Mance al ristorante: chi lavora in cucina vorrebbe ricevere di più

Nei ristoranti svizzeri le mance vengono spesso divise fra chi lavora in sala e i dipendenti in cucina, ma chi opera ai fornelli vorrebbe ricevere una percentuale più alta di quanto avviene attualmente.
(Keystone-ATS) È quanto emerge da un’indagine condotta dalla Banca Cler e da ZHAW, la scuola universitaria professionale di scienze applicate di Zurigo.
Sebbene in Svizzera nei ristoranti il servizio sia compreso nel prezzo dal 1974, molti clienti continuano a lasciare mance a titolo volontario, per un totale di circa un miliardo di franchi all’anno. Questo denaro è un’importante fonte di reddito per il personale: non esistono però disposizioni di legge che stabiliscano come il flusso debba essere distribuito all’interno di una struttura, cosa che all’atto pratico è spesso all’origine di incertezze e discussioni.
La ricerca mostra chiaramente che le mance non vanno più solo a beneficio del personale di sala: nel 95% delle strutture anche altri addetti, in particolare quelli che lavorano in cucina, ricevono una quota. Oltre il 50% delle attività applica una ripartizione percentuale delle mance: in quasi la metà di esse, i camerieri ricevono almeno l’80%, mentre un locale su cinque divide equamente le mance tra chi è in sala e chi svolge altre funzioni.
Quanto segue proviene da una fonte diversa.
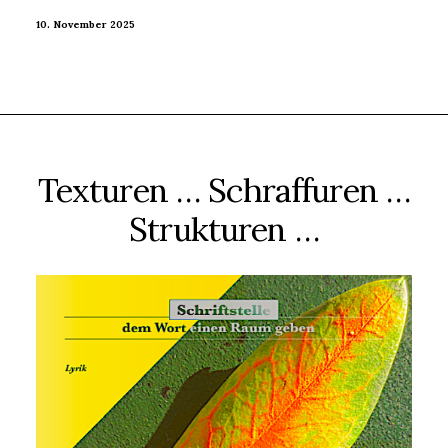
10. November 2025
Texturen … Schraffuren …
Strukturen …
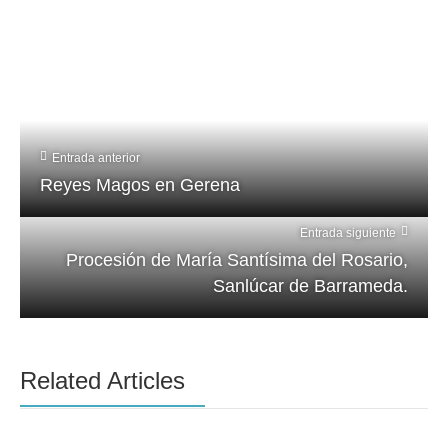
Entrada anterior
Reyes Magos en Gerena
Entrada siguiente
Procesión de María Santísima del Rosario,
Sanlúcar de Barrameda.
Related Articles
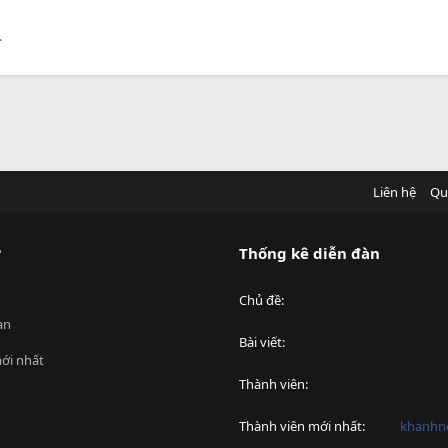
.
Liên hệ
Qu
?
Thống kê diễn đàn
Chủ đề
an
Bài viết
ới nhất
Thành viên
Thành viên mới nhất
khanhnd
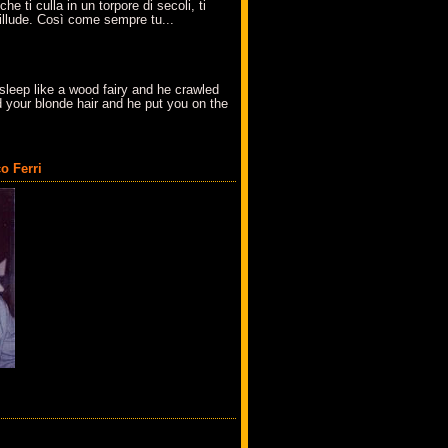
che ti culla in un torpore di secoli, ti
t'illude. Così come sempre tu...
sleep like a wood fairy and he crawled
 your blonde hair and he put you on the
o Ferri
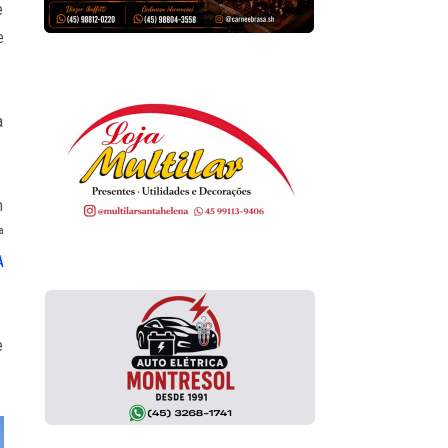
e
e
a
m
ª
A
e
A una domanda riguardo alla giusta ripartizione delle mance tra il personale di sala e i lavoratori non a contatto con i clienti, il 63% degli intervistati ha risposto dichiarando che i camerieri dovrebbero ricevere più della metà, mentre il 24% considera corretta una suddivisione di 50/50. Emerge però una divergenza di opinioni tra chi serve in sala e chi opera in cucina: la maggioranza di questi ultimi ritiene appropriata una ripartizione 50/50, mentre il personale di sala preferirebbe un 70/30 a proprio favore.
“È interessante notare che il personale di sala sarebbe disposto a cedere una quota maggiore delle mance rispetto a quanto fa oggi”, commenta Marcel Stadelmann, esperto di mezzi di pagamento presso la ZHAW, citato in un comunicato di Banca Cler. “Attualmente, in media, almeno il 75% delle mance rimane ai camerieri, ma molti di loro si accontenterebbero anche del 70%”.
La percezione dell’equità è strettamente legata alla motivazione e alla soddisfazione dei lavoratori. Complessivamente, il 74% degli intervistati ritiene che la distribuzione delle mance nella propria struttura sia quantomeno “piuttosto equa”. Il personale di sala dà una valutazione più positiva sulle attuali abitudini di ripartizione, mentre la brigata di cucina è più critica. Il motivo? Chi lavora ai fornelli dà un contributo determinante all’esperienza dei clienti, ma di solito riceve meno del 50% delle mance auspicato dalla maggioranza dei rappresentanti della categoria.
Da un’indagine condotta tra i clienti è emerso che la metà degli intervistati non ha mai riflettuto su chi debba ricevere la propria mancia. Se viene chiesto loro di esprimersi in merito, il 90% desidera ricompensare con la mancia la persona che li ha serviti, ma solo il 40% vorrebbe darle l’intero importo. Più della metà auspica che anche il personale di cucina riceva qualcosa, mentre il 39% vorrebbe riservare una quota anche ai lavapiatti. Quasi nessuno auspica che la propria mancia vada a beneficio della struttura stessa o del proprietario.
Qualora fosse garantita una distribuzione equa tra tutti i collaboratori, il 58% dei clienti sarebbe anche disposto a lasciare mance più generose. Opzioni come la possibilità di dare indicazioni riguardo alla distribuzione delle mance tra il personale tramite codice QR sono considerate interessanti dai clienti più giovani, mentre le generazioni più anziane non vi vedono alcun valore aggiunto.
“Se la modalità di distribuzione delle mance nel settore della ristorazione viene comunicata in modo chiaro e attuata con coerenza, il personale si sentirà più motivato e i clienti saranno più generosi”, commenta il Ceo di Banca Cler Samuel Meyer, a sua volta citato nella nota. Per le aziende ciò significa che il modello di distribuzione, preso da solo, non è determinante: ciò che conta è l’attuazione trasparente. È quindi consigliabile mettere per iscritto le regole di ripartizione, ad esempio nel contratto di lavoro o nel regolamento della struttura. Norme chiare, una partecipazione equa di tutti i soggetti interessati e una comunicazione aperta rafforzano la fiducia all’interno del team e tra i clienti, concludono i ricercatori.